Notebook Checkout & Publish

Users can now batch 'checkout' notebooks to their own repo as well as 'publish' notebooks. Behind the scenes, this is simply updating notebook paths to point to a specific user repo or the 'Published' repo. This saves having to do this one by one, an extremely tedious task even for small batches.

A global search box has been added to the top bar. This allows you to easily search across Production Lines, Tasks, Task Groups, and more to quickly find items matching your keyword. Each item returned contains a link to take you straight to that item.

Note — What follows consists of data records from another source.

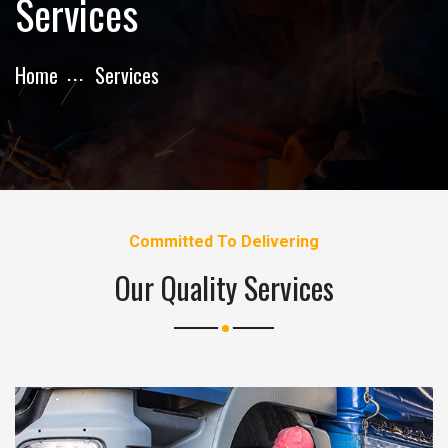
Services
Home
Services
Committed To Delivering
Our Quality Services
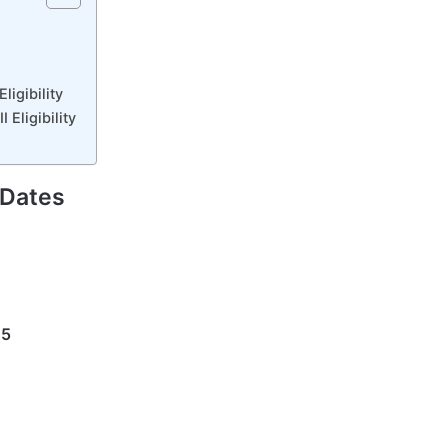
ligibility
 Eligibility
 Dates
25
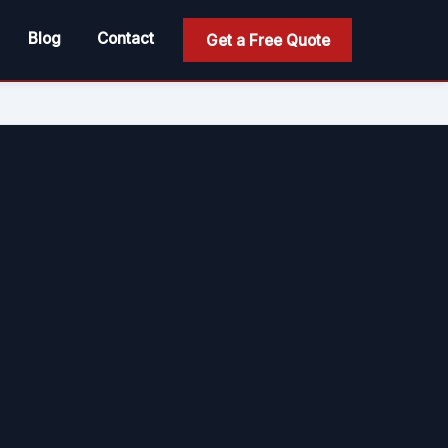
Blog
Contact
Get a Free Quote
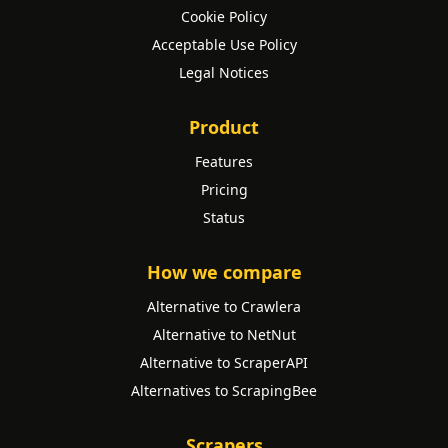
Cookie Policy
Acceptable Use Policy
Legal Notices
Product
Features
Pricing
Status
How we compare
Alternative to Crawlera
Alternative to NetNut
Alternative to ScraperAPI
Alternatives to ScrapingBee
Scrapers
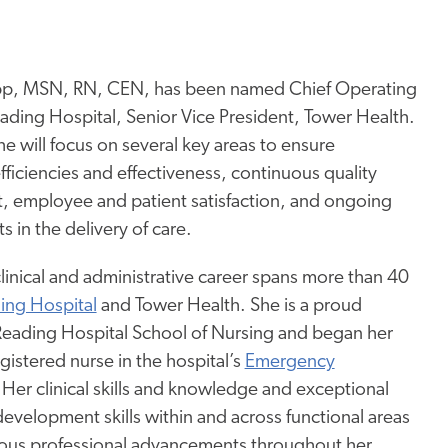
pp, MSN, RN, CEN, has been named Chief Operating
eading Hospital, Senior Vice President, Tower Health.
she will focus on several key areas to ensure
fficiencies and effectiveness, continuous quality
 employee and patient satisfaction, and ongoing
in the delivery of care.
linical and administrative career spans more than 40
ing Hospital
and Tower Health. She is a proud
Reading Hospital School of Nursing and began her
egistered nurse in the hospital’s
Emergency
 Her clinical skills and knowledge and exceptional
development skills within and across functional areas
ous professional advancements throughout her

Clone Production Lines, Task Groups, and Schedules

Just like you've been able to clone Tasks for quite some time, we've now added the ability to clone a Production Line, Task Group, or Schedule. Additionally, when cloning a Production Line, we've enabled the ability to clone all Tasks within that Production Line too. This may be useful in testing scenarios when you want to perform what-if analyses.

Updated Select Lists

You'll now see standardised select lists across the application. Most lists allow you to quickly filter by typing a few characters, which greatly improves the selection speed.

Concurrency Thresholds

Previously only available via our API, Concurrency Thresholds can now be created and modified via the UI. Concurrency Thresholds allow developers to throttle tasks at the Task Group level, which is important for controlling the number of tasks that can concurrently hit a Databricks cluster or Data Factory Integration Runtime. A Concurrency Threshold select list has been added to both the Task and Task Group metadata tabs.

Improved Filtering

The filter panel has been improved with two new features. First, a new textbox allows users to quickly find the item they're interested in. Second, new 'select all' and 'deselect all' buttons above each list allow for quicker manipulation of filters. For instance, it's common to want to select all but a certain item, so now users can select all and unselect one or more items.

Enhancements

  • Allow run/cancel upstream/downstream for multiple graph nodes.
  • Allow for keyword filtering within the Logs tab.
  • Allow users to refresh Databricks folders or repos both recursively and non-recursively.
  • Allow users to favourite Schedules and filter by their favourites.
  • Tasks are now properly validated before they can be saved.
  • Add more hotkey support. Users can now use Ctrl+F to open the keyword search and Ctrl+A to select all filtered graph nodes.
  • Add more filtering to the Production Line table. You can now also filter by Tag or Run Status.
  • Add a new Runs tab to the Production Line panel.
  • Add more columns to Production Line and Task tables.
  • Allow users to quickly navigate to notebooks or Databricks tables via the context menu.

Bug Fixes

  • Fix issue preventing new users from being invited to an Insight Factory.
  • Prevent duplicate 'Recently Viewed' items appearing on the home screen.
  • Prevent the Search filter, particularly for Tasks, from dropping typed letters.
  • Fix issue with the notebook diff viewer displaying the wrong colours.
  • Fix issue where pressing Escape would clear all filters.

New Activities

  1. Ingest from SAP HANA Database to Data Lake
    • Copy data from an SAP HANA database into the Lakehouse raw zone in Parquet format. A self-hosted Integration Runtime is mandatory for this Activity.
  2. Ingest from IBM DB2 Database to Data Lake
    • Copy data from a DB2 database into the Lakehouse raw zone in Parquet format. If your data store is a managed cloud data service, you can use the Azure Integration Runtime. If the access is restricted to IPs that are approved in the firewall rules, a self-hosted Integration Runtime is required.

Decommissioned Features

Eagle-eyed users will notice the 'Show Inactive' toggle on the Tasks page has been removed. This change was made to improve the filtering experience because Inactive is available within the Filter panel.